An election court heard today that he shared a post on April 15 which claimed Muslim elders inBirmingham were ‘ordering’ followers to vote for his party.
His Liberal Democrat opponent Shamsur Rehman claims it caused devout followers to believe they would be ‘faced with the fire of hell’ if they backed another party.
Cllr Khan, 50, went on to win the Washwood Heath seat with a huge majority of 7,805 – the largest in the city – and 78 per cent of vote.
But Mr Rehman, 47, later launched a legal challenge to have the result declared void.
He accused his opponent of using ‘undue spiritual influence’, meaning Muslims were made to feel it was their religious duty to vote Labour.
The rival politicians appeared before an Election Court held at Birmingham County Court this week.
Representing himself, Mr Rehman said: ‘It is our case that the message conveys that if you don’t vote Labour you are likely to suffer spiritual injury in the hereafter.
‘The punishment that follows if they don’t follow their religion is being faced with the fire of hell. The post is shared by the respondent himself.
‘The court is invited to find that the respondent is guilty of threatening spiritual injury and should declare void the election accordingly.’
Eight Labour politicians – including Birmingham MP Khalid Mahmood – were pictured alongside prominent mosque leader Pir Alauddin Siddiqui in the Facebook post.
It read: ‘All Pir Sahiban and Darbars in Birmingham have ordered Mureeds to Vote Labour in elections’.
Mr Rehman accused Cllr Khan of having a ‘mutually beneficial’ relationship with the mosque leader.

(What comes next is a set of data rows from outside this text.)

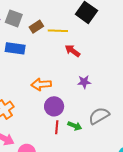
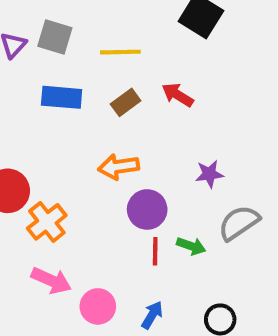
brown rectangle: (36, 27) -> (126, 102), moved
yellow line: (58, 31) -> (120, 52), moved
purple star: (84, 82) -> (209, 174), moved

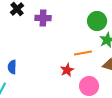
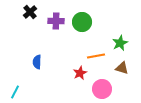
green circle: (97, 21) -> (82, 22), moved
blue semicircle: (12, 67) -> (37, 62), moved

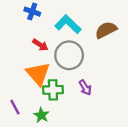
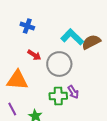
cyan L-shape: (68, 24) -> (72, 37), moved
orange triangle: (38, 74) -> (17, 80), moved, turned -45
green cross: (53, 90) -> (58, 96), moved

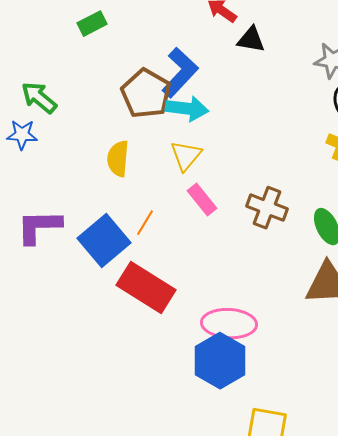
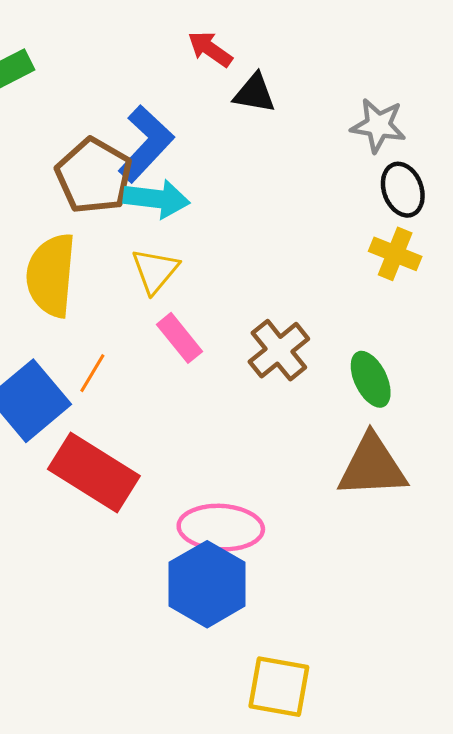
yellow semicircle: (118, 159) -> (51, 275), size x1.5
brown cross: (267, 208) -> (279, 350), turned 30

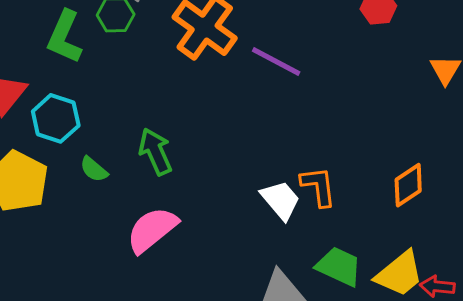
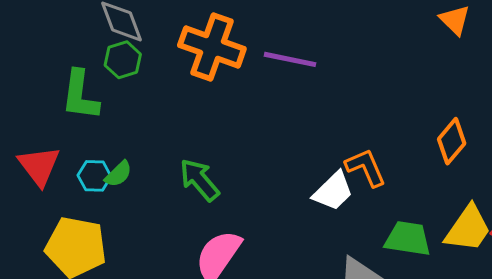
cyan hexagon: (56, 118) -> (94, 176), size x0.7
green semicircle: (94, 169) -> (118, 174), moved, turned -68
white trapezoid: (280, 200) -> (333, 191), turned 102

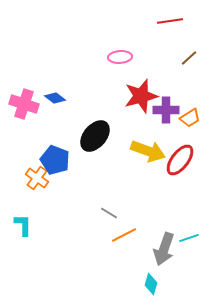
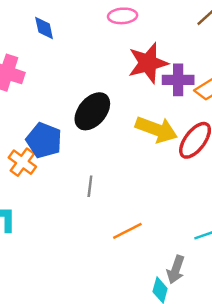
blue diamond: (55, 98) -> (44, 28), moved, turned 40
gray line: (109, 213) -> (90, 186), moved, turned 66
gray arrow: (164, 249) -> (176, 270), moved, size x0.7

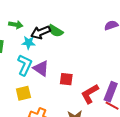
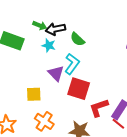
black arrow: (41, 32) -> (55, 29), moved
cyan L-shape: (25, 65) -> (72, 64), moved
red square: (66, 79) -> (79, 89), size x1.6

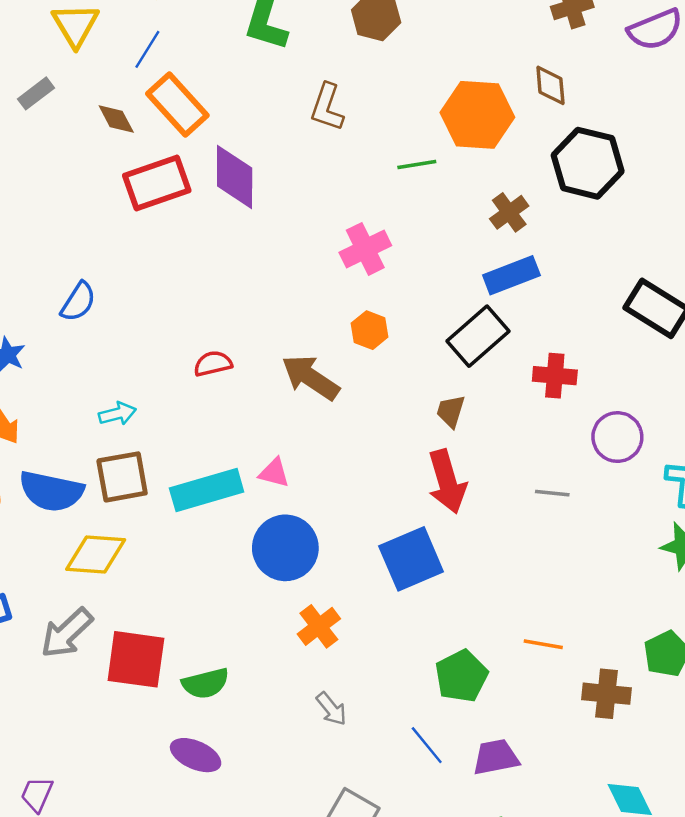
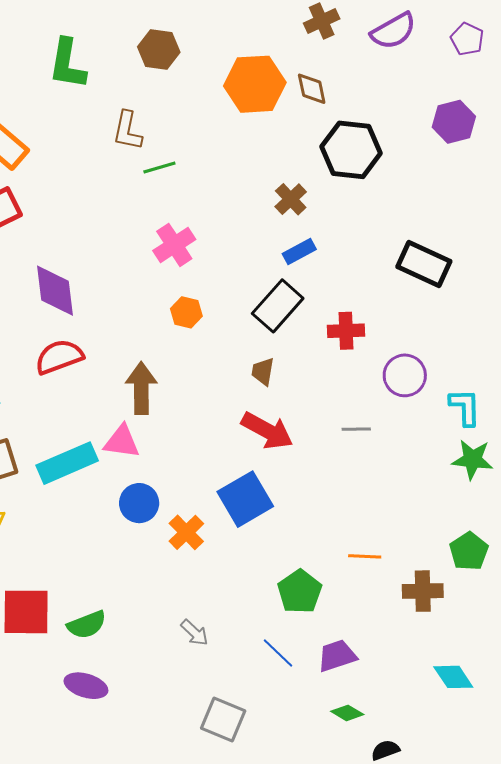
orange hexagon: (477, 115) -> (255, 84), moved
green line: (417, 164) -> (159, 168), moved
purple diamond: (235, 177) -> (55, 291), moved
blue rectangle: (511, 275) -> (299, 251), size x0.7
red semicircle: (213, 364) -> (59, 357), size x1.5
brown arrow: (311, 377) -> (141, 388), moved, turned 63
pink triangle: (274, 473) -> (122, 442), size x1.4
red arrow: (447, 482) -> (267, 431), turned -38
blue circle: (285, 548) -> (139, 503), size x0.7
orange cross: (319, 626) -> (186, 532), moved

He added: ‘This is my community: I was brought up in it. I know how the politics works here. Trust me. You get told that if you get the mosques under your belt, you will get voted in. This is what happens. The mosques are the kingmakers.

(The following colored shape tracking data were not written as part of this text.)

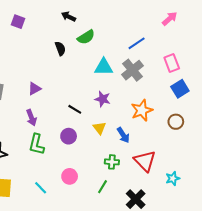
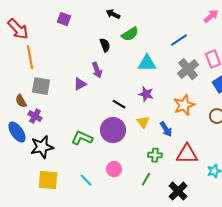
gray cross: (132, 70) -> (188, 69), moved
purple arrow: (31, 118) -> (97, 70), moved
purple circle: (69, 136) -> (113, 130), size x1.6
green L-shape: (37, 144) -> (82, 138), turned 100
red triangle: (145, 161) -> (187, 154), turned -45

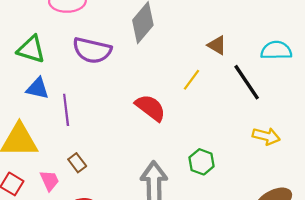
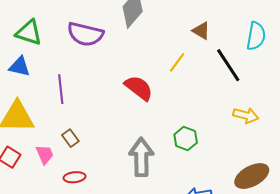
cyan semicircle: (276, 50) -> (256, 36), turned 100
blue triangle: (38, 88) -> (20, 67), moved

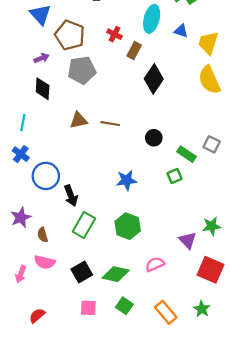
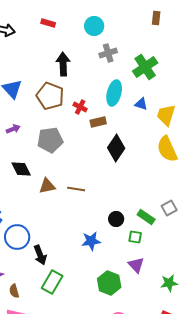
brown pentagon: (70, 35) -> (50, 96), moved
brown rectangle: (134, 51) -> (98, 122), turned 49
black diamond: (43, 89) -> (21, 169), moved, turned -30
black circle: (154, 138) -> (116, 219), moved
gray square: (212, 144) -> (169, 208), turned 35
green square: (175, 176) -> (135, 237), turned 32
green hexagon: (128, 226) -> (109, 283), moved
purple triangle: (188, 240) -> (136, 265), moved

‘He has had many meetings with Pir Siddiqui. There is a relationship over and above the normal relationship. It was mutually beneficial. You scratch my back and I’ll scratch your back.’

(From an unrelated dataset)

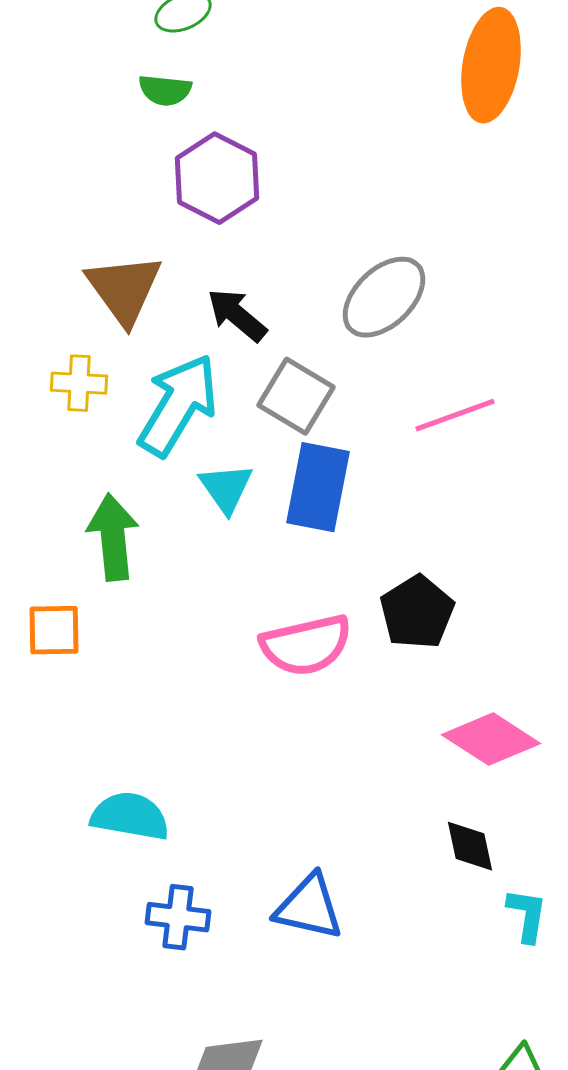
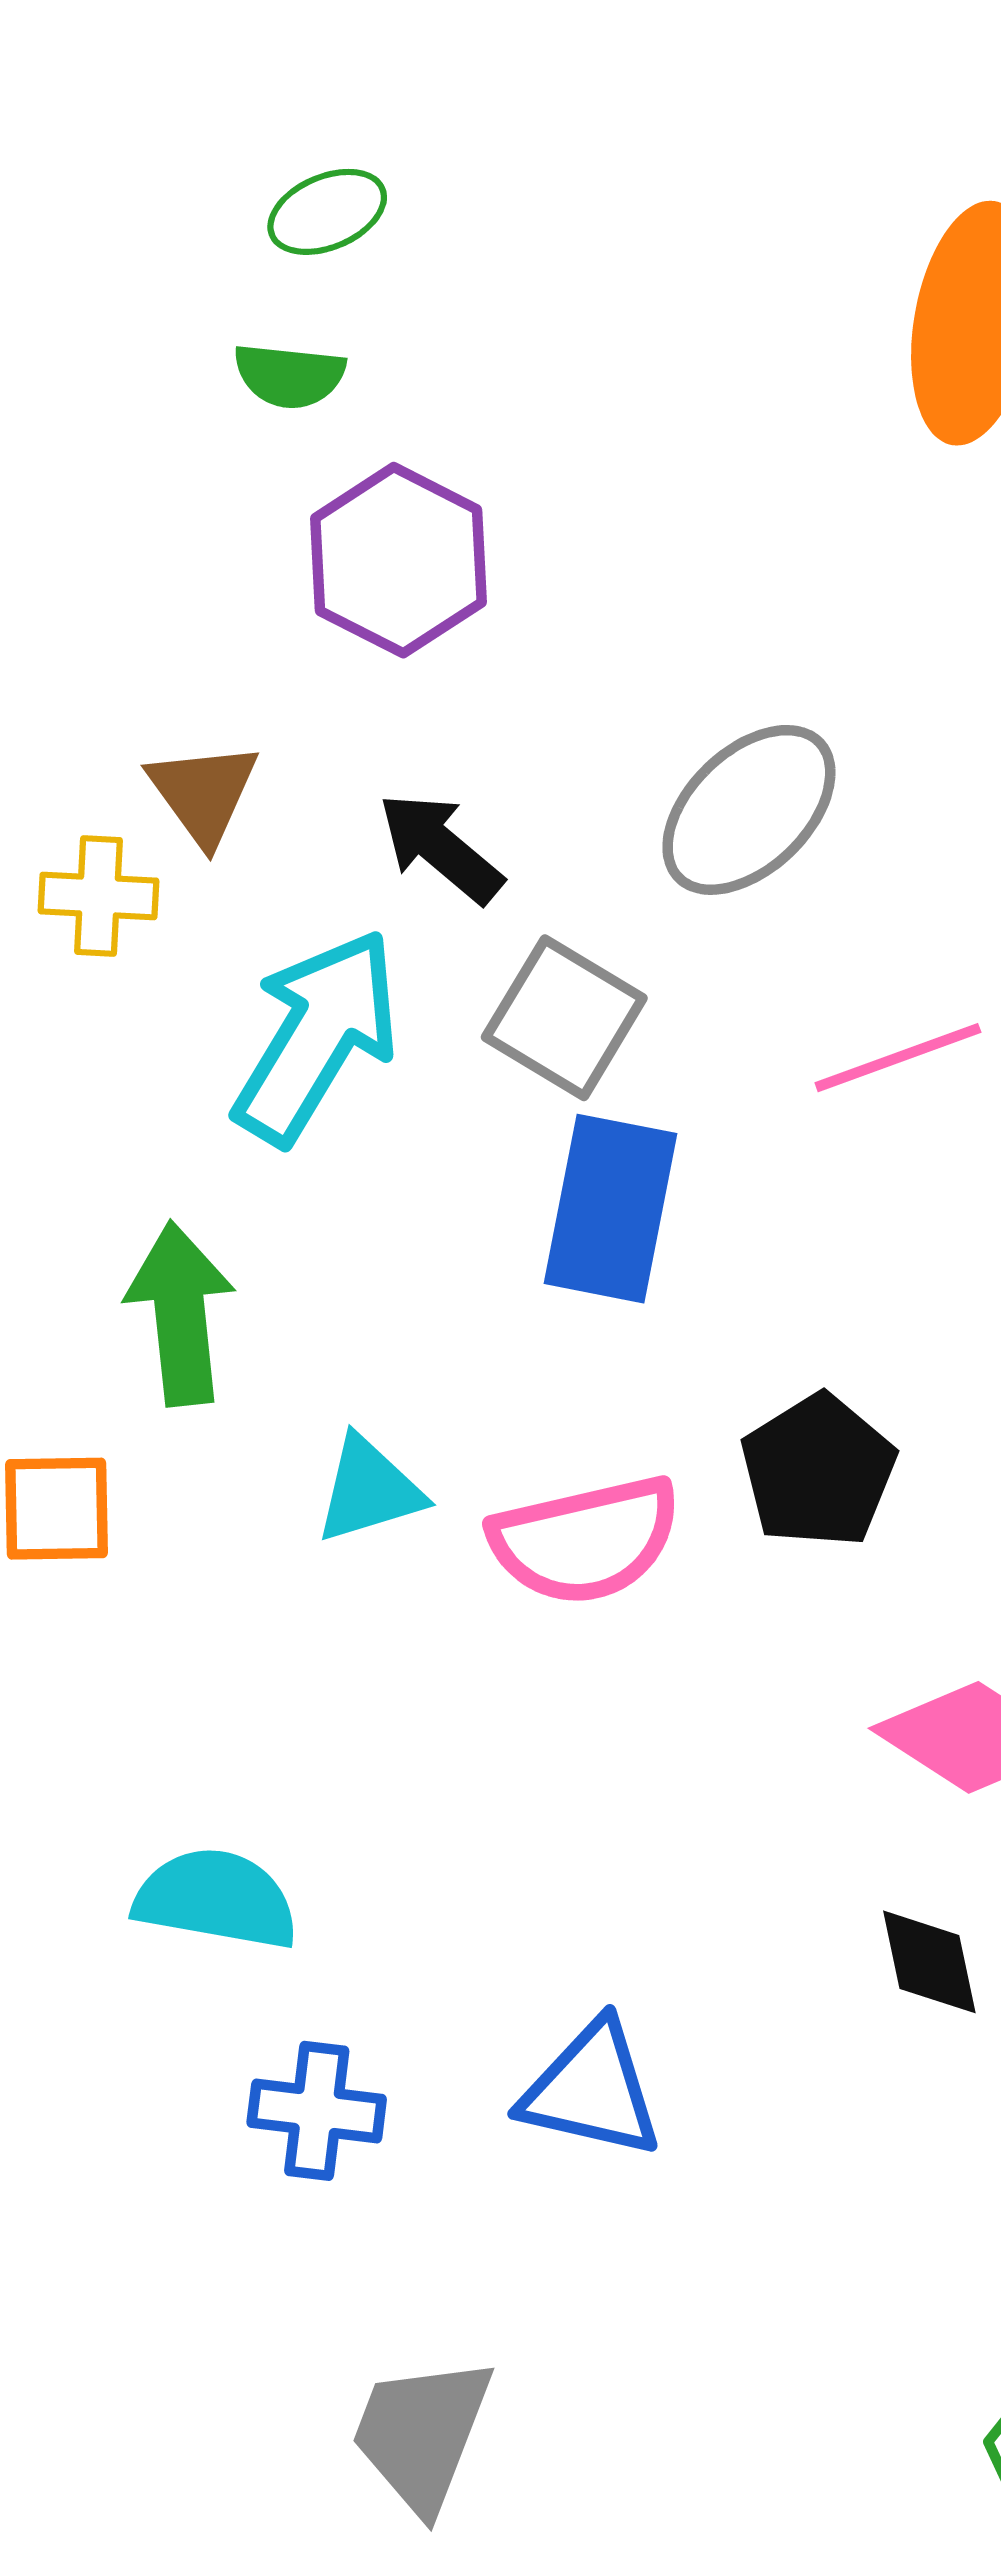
brown triangle: (124, 289) -> (203, 793), size x0.7
yellow cross: (79, 383) -> (98, 896), moved
cyan triangle: (226, 488) -> (369, 1490), moved, turned 48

Cllr Khan – who is also chairman of Birmingham City Council’s Hodge Hill district committee – denies the allegations.
Gavin Millar, representing Cllr Khan, said: ‘A threat is a declaration of an intention to punish or hurt.
‘You have to be sure that they constituted an intention to punish or hurt, and the petitioner can’t begin to get to the standard of proof because the words aren’t there.
‘You can’t just speculate as to the consequences of a single post. Given the majority you need a lot of votes to have been affected.
‘You can’t reach these hard-edged conclusions to overturn the result of someone who has won by 7,800 votes.’
He accused Mr Rehman of being ‘hypocritical’ because he had also been photographed with Pir Siddiqui in the run-up to the Milad Muslim festival in April.
Mr Millar added: ‘A photograph was taken of you with Pir Siddiqui at that meeting. A number of photographs were posted of the Pir with you and your colleagues.
‘The truth is that there is absolutely nothing objectionable because Pir Siddiqui offered a platform for activists from all the political parties.’
Mr Millar also questioned why there was no date on the Facebook screenshot.
The case, which is being presided over by Commissioner Timothy Straker QC, continues.